Studies indicate that only 5–10% of the transplanted cells may survive the transplantation procedure , a quantity far insufficient to produce significant therapeutic effects against animal models, therefore, new strategies of cell transplantation are needed. So far, measures being available to enhance the survival of the grafted cells include neurotrophic support, antioxidant and antiopoptotic protection of the cells. Experimental evidences had shown that administration of such factors as GDNF, BDNF and bFGF provided neurotrophic support of the grafted tissues or cells, significantly enhanced the survival of the grafted neural stem cells or neurons in the host brain, and improved the motor function of the animal models with PD [21–23].

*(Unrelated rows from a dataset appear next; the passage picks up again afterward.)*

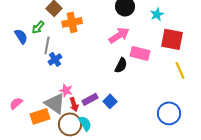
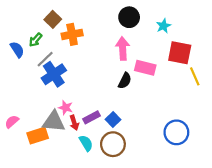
pink arrow: (119, 35) -> (123, 48), turned -60
gray line: (47, 45) -> (45, 59), turned 36
blue cross: (55, 59) -> (54, 74), size x1.6
yellow line: (180, 70) -> (195, 76), moved
gray triangle: (55, 103) -> (54, 122), turned -30
brown circle: (70, 124) -> (113, 144), moved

As a neurotrophic factor found widely in mature and developing neural tissues, NT3 plays important roles in the neurogenesis and neural cell survival and repair . Our results demonstrate that Schwann-like cell grafting combined with NT3 administration significantly promoted the survival and migration of HUMSC-derived Schwann-like cells grafted into the site of the SCI rats, also resulting in increased density of the grafted cells at the cell transplantation site as compared with Schwann-like cell grafting alone. HE staining of the rats lent further support to the finding. More importantly, behavioral tests of the SCI rats showed significant behavioral improvements after the cell grafting combined with NT3 administration. All these data suggest that NT3 can significantly improve the therapeutic effects of HUMSC-derived Schwann-like cell grafting against SCI, which are accorded with the neurotrophic and protective effects . In summary, all the currently available data suggest its bright future of stem cell therapy in combination with the use of neurotrophic factors for treatment of SCI.
The neurospheres derived from HUMSCs are capable of further differentiation into functional Schwann-like cells in vitro. Transplantation of the Schwann-like cells combined with NT3 administration produces obvious behavioral improvement of the SCI rats, which sheds light on a new strategy for stem cell therapy of SCI. But before the clinical application of HUMSC-derived Schwann-like cells, rigorous laboratory tests are needed for thorough evaluation of neurotransmitter secretion and potential tumorigenicity.
This study was supported by the National Natural Science Foundation of China (No. 30901546/H0912) and Natural Science Foundation of Guangdong (No. 9451051501002508).